The Smallville actor Allison Mack says she was once riveted by the influence she wielded through her role in the Nxivm sex cult – though it eventually sent her to federal prison, and she now realizes it was “abusive”.
“I was excited by the power that I felt having these young, beautiful women look to me and listen to me,” Mack, 43, maintains in a new podcast series titled Allison After Nxivm, which contains her first public remarks since her release from prison about two years ago. “And – yes – the sexuality of it was exciting.”
Mack offered that recollection after pleading guilty in 2021 to charges that she manipulated women to serve Nxivm’s leader, Keith Raniere, who was ultimately convicted of sex-trafficking crimes. She was released from a federal prison near San Francisco in 2023 while Raniere was sentenced to 120 years behind bars.
The seven-episode Allison After Nxivm, produced by CBC’s Uncover, in part recounts how Mack went from joining the cast of the popular Superman show Smallville in 2001 to recruiting women into Nxivm by leaning on the celebrity that her work afforded her.
Mack on the podcast said she was introduced to Nxivm by her Smallville co-star Kristin Kreuk – and then was invited to meet Raniere, the head of the organization that billed itself as a self-improvement group in upstate New York.
Raniere eventually convinced Mack that being “physically intimate with him” could aid her in grappling with the fallout of childhood sexual exploitation to which she had been subjected, she said on the podcast.
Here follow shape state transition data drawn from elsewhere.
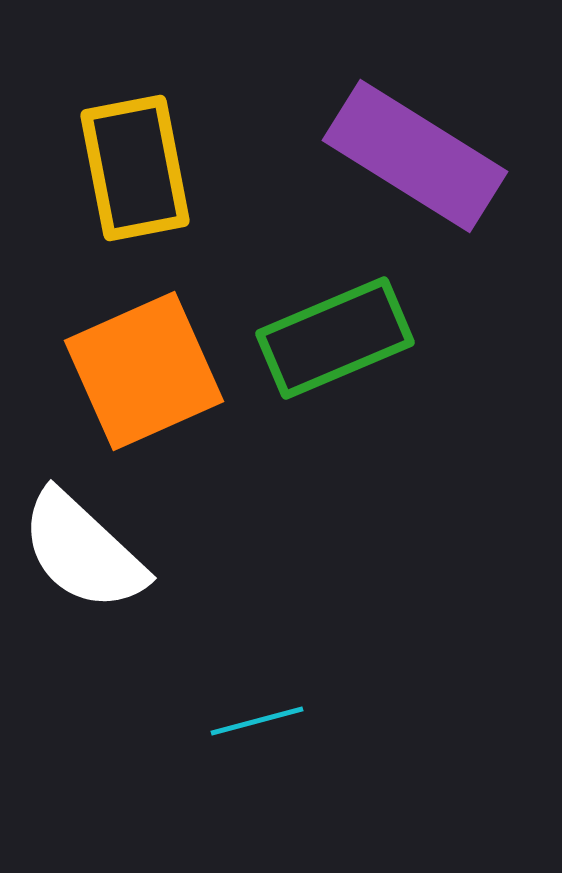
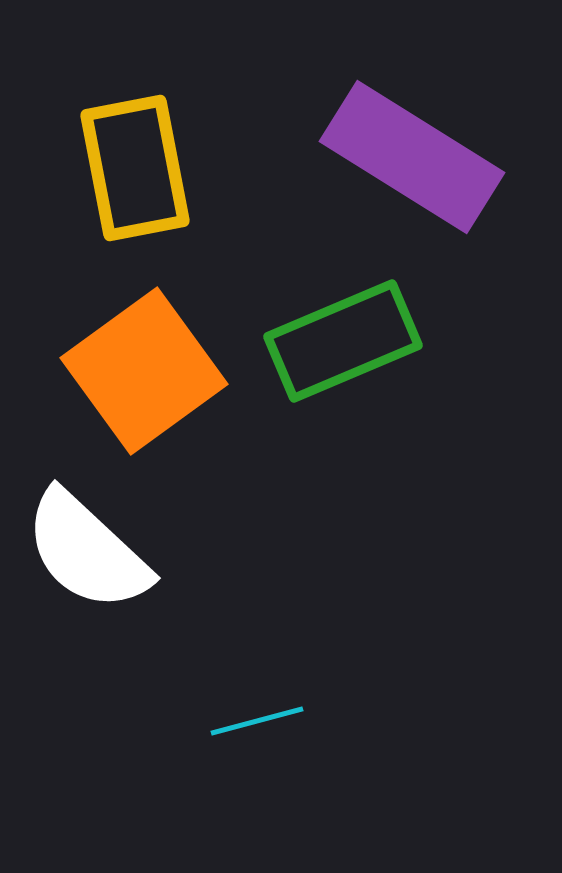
purple rectangle: moved 3 px left, 1 px down
green rectangle: moved 8 px right, 3 px down
orange square: rotated 12 degrees counterclockwise
white semicircle: moved 4 px right
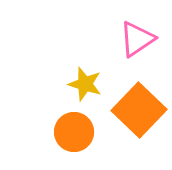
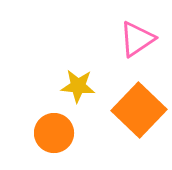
yellow star: moved 7 px left, 2 px down; rotated 12 degrees counterclockwise
orange circle: moved 20 px left, 1 px down
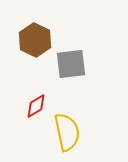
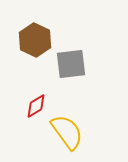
yellow semicircle: rotated 24 degrees counterclockwise
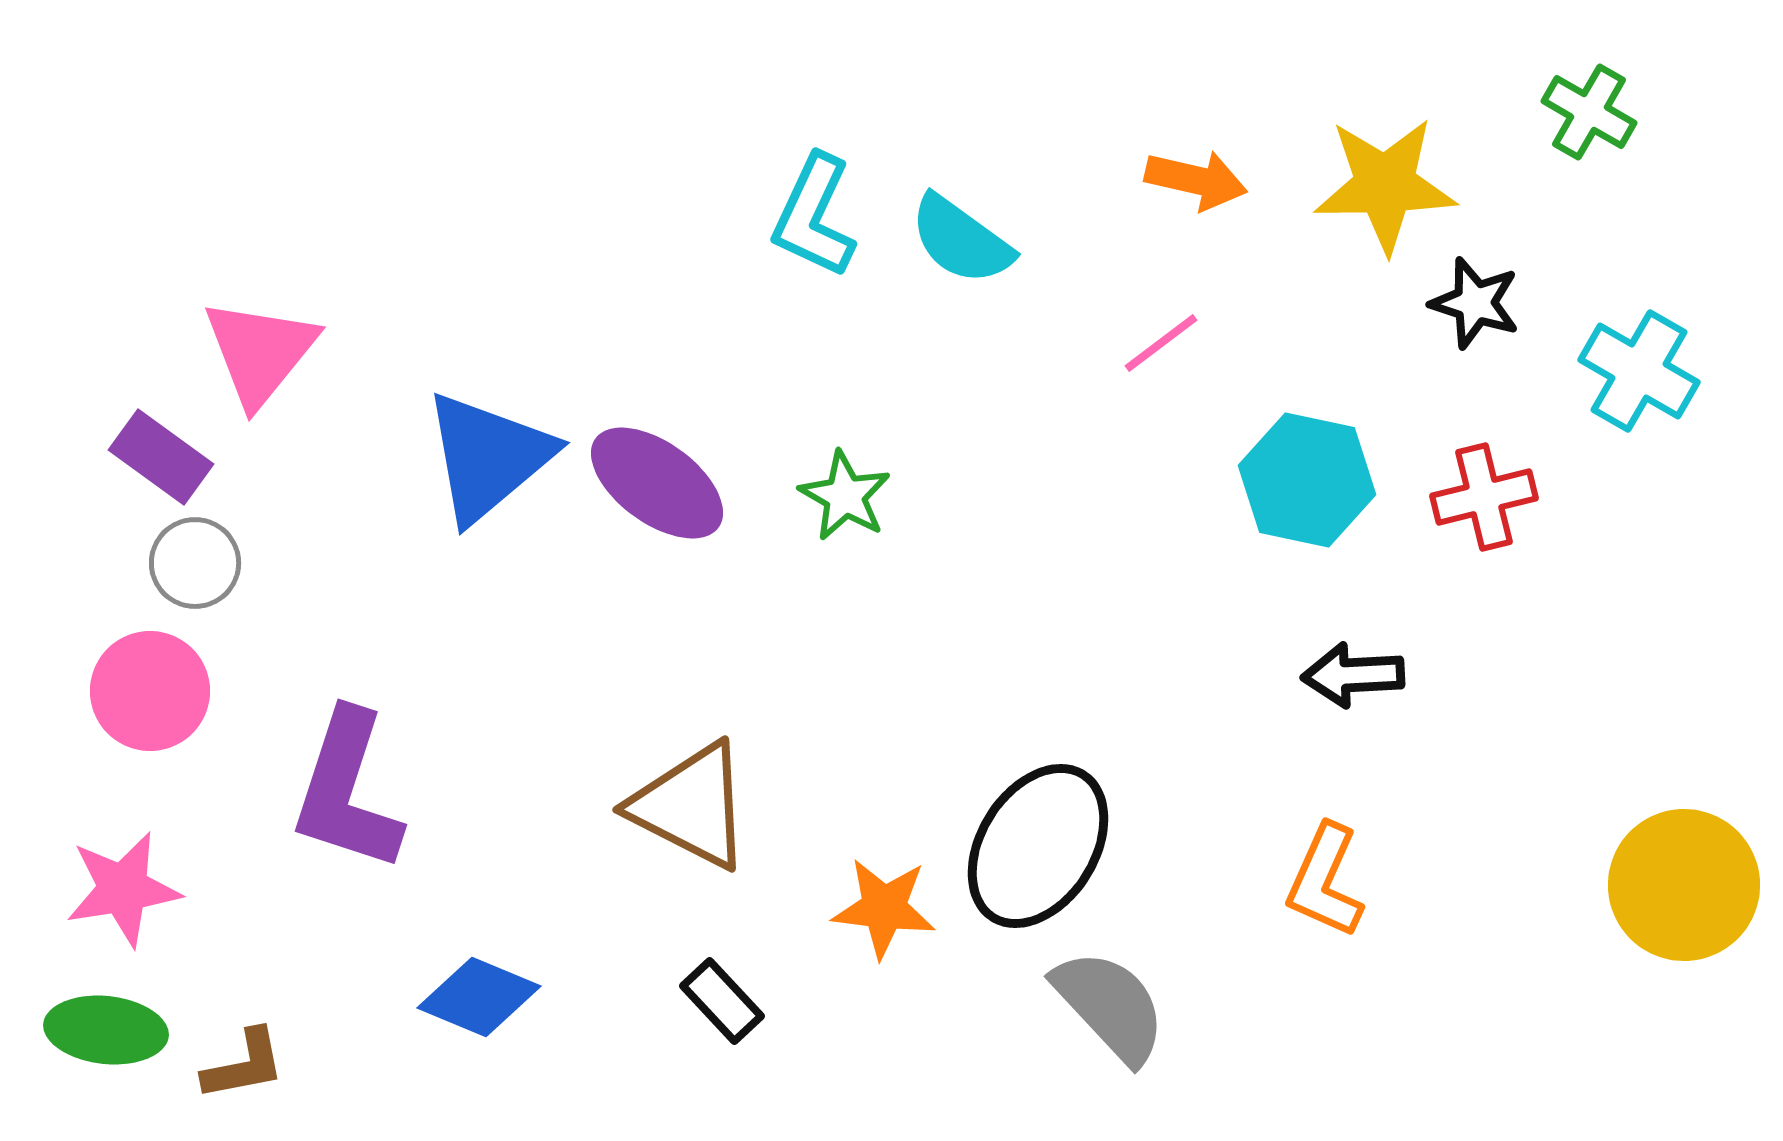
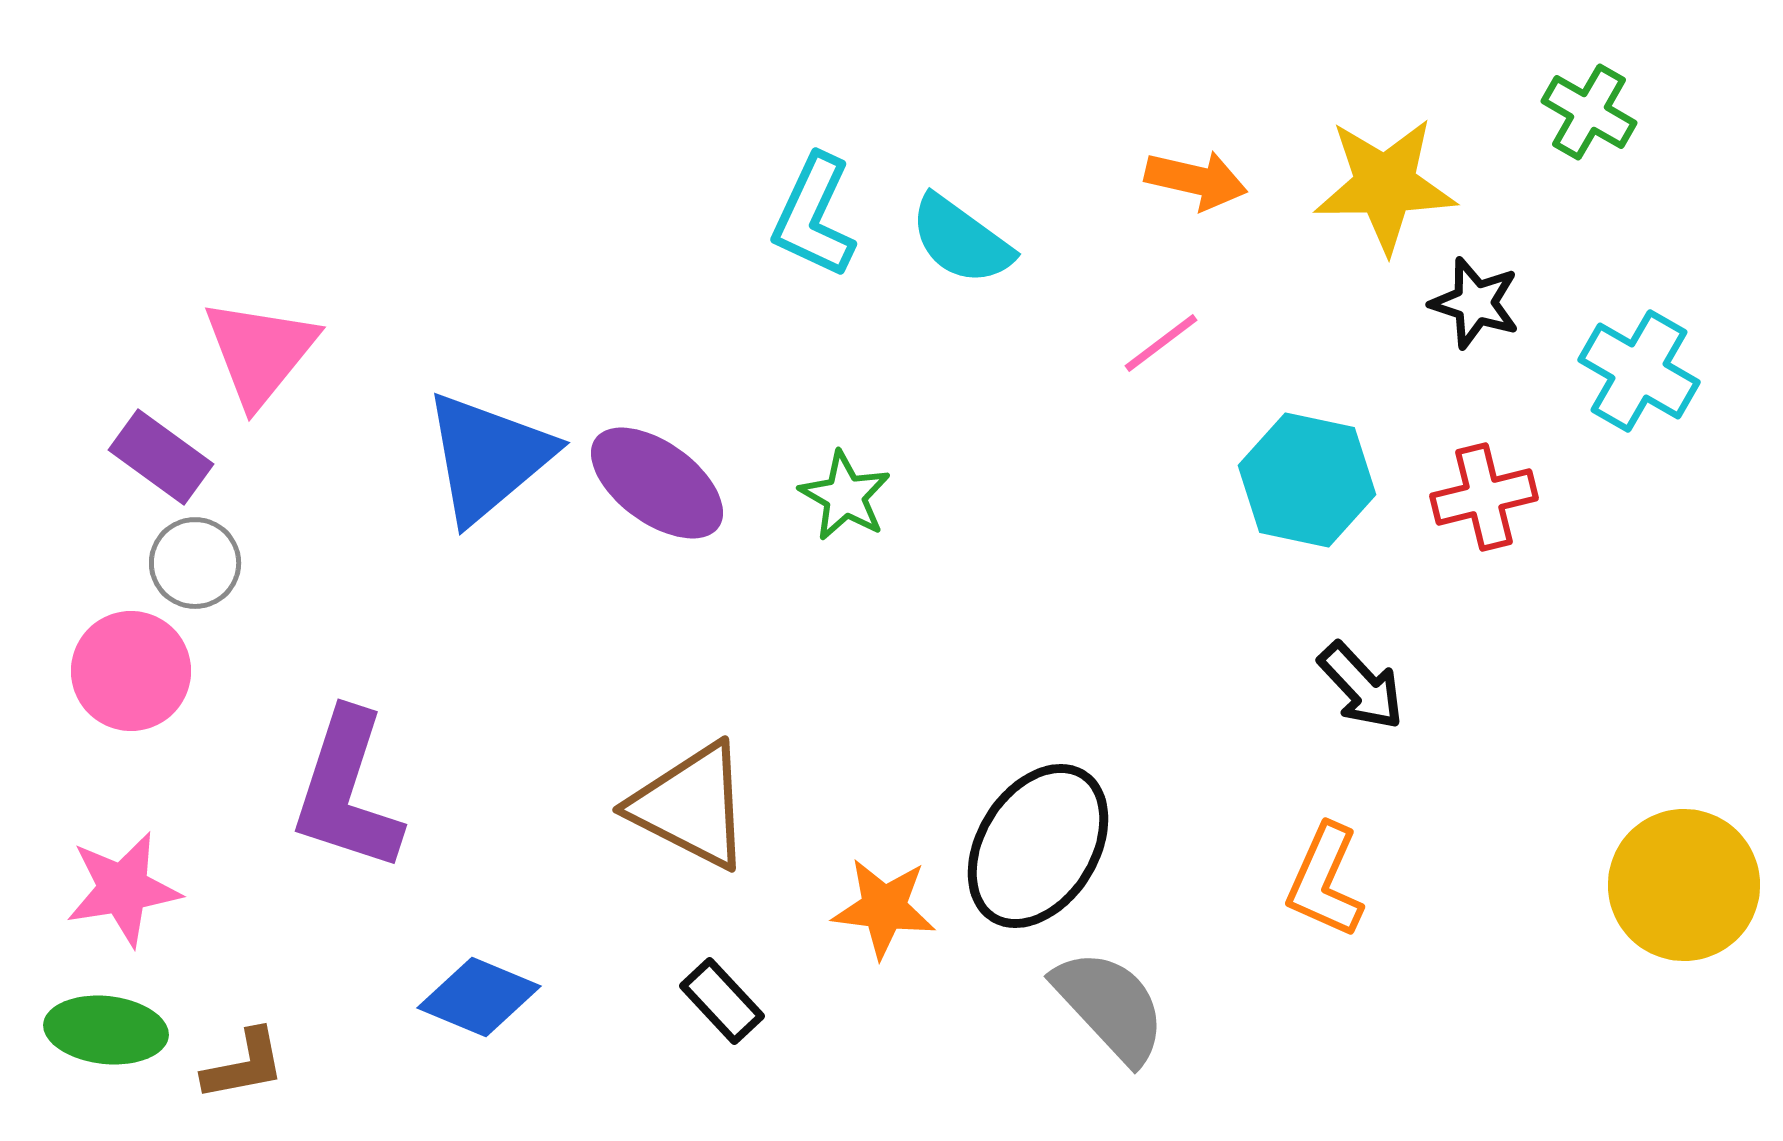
black arrow: moved 8 px right, 11 px down; rotated 130 degrees counterclockwise
pink circle: moved 19 px left, 20 px up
She explains how she effectively was indoctrinated into getting other women to join Nxim, where they were brainwashed, branded with Raniere’s initials and forced to have sex with him.
“I capitalized on the things that I had,” Mack said on the podcast, whose publication Monday gained coverage from outlets such as Vanity Fair, NBC and E! News. “The success I had as an actor … was a power tool that I had to get people to do what I wanted.”
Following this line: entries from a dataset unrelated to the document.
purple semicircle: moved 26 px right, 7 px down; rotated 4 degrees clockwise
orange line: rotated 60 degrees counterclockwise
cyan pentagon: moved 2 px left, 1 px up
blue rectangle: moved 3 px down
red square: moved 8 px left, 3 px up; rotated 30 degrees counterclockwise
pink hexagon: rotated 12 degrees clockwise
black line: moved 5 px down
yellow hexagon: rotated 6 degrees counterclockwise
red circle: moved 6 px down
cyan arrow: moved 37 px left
Despite making it a point to say she was among those who were brainwashed, Mack acknowledges that she victimized women, too, saying she was “emotionally aggressive” and “callous” to them.
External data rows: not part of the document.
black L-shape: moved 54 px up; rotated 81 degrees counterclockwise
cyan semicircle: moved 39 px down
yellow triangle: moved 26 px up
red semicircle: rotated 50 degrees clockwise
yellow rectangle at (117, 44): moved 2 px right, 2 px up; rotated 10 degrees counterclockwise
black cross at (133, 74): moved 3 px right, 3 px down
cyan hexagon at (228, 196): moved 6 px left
“I was not kind, and … I was abusive,” Mack – who moved to the US from Germany at two years old – adds.
Mack said in one particular instance she was “the go-between [for Raniere] and this person”.
“It was my job to relay what to do with him for her growth,” Mack recalls. “The more she said, ‘I’m scared, I don’t want to do it,’ the more I would say, ‘You need to do it, and the longer you wait, the more consequences there will be.’
“The coercion started, and the pressure and the pressure and the pressure … And then it was – like – rape.”
Federal officials charged Mack for her involvement in Nxivm in April 2018. She pleaded guilty and helped authorities mount evidence as they prosecuted Raniere, who was sentenced in October 2020.
Mack received her sentence in June 2021 at a hearing during which she repudiated Raniere.
“I made choices I will forever regret,” Mack said in court that day – while also expressing “remorse and guilt”.
On Allison After Nxivm, Mack said: “People assume I’m this pervert. But that’s not what happened – what it was for me.
“People can believe me, or people can think I’m full of shit and not listen. But I feel like I at least have to say it out loud for myself – once.”